**WHAT IS EXPECTED:**
Among the lines below, return each one that contains the word "Soppar".

**DATASET EXCERPTS:**
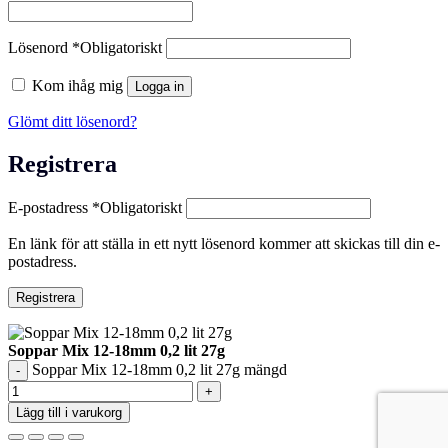
Lösenord
*
Obligatoriskt
Kom ihåg mig
Logga in
Glömt ditt lösenord?
Registrera
E-postadress
*
Obligatoriskt
En länk för att ställa in ett nytt lösenord kommer att skickas till din e-
postadress.
Registrera
Soppar Mix 12-18mm 0,2 lit 27g
Soppar Mix 12-18mm 0,2 lit 27g mängd
Lägg till i varukorg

**WRITTEN RESPONSE:**
Soppar Mix 12-18mm 0,2 lit 27g
Soppar Mix 12-18mm 0,2 lit 27g mängd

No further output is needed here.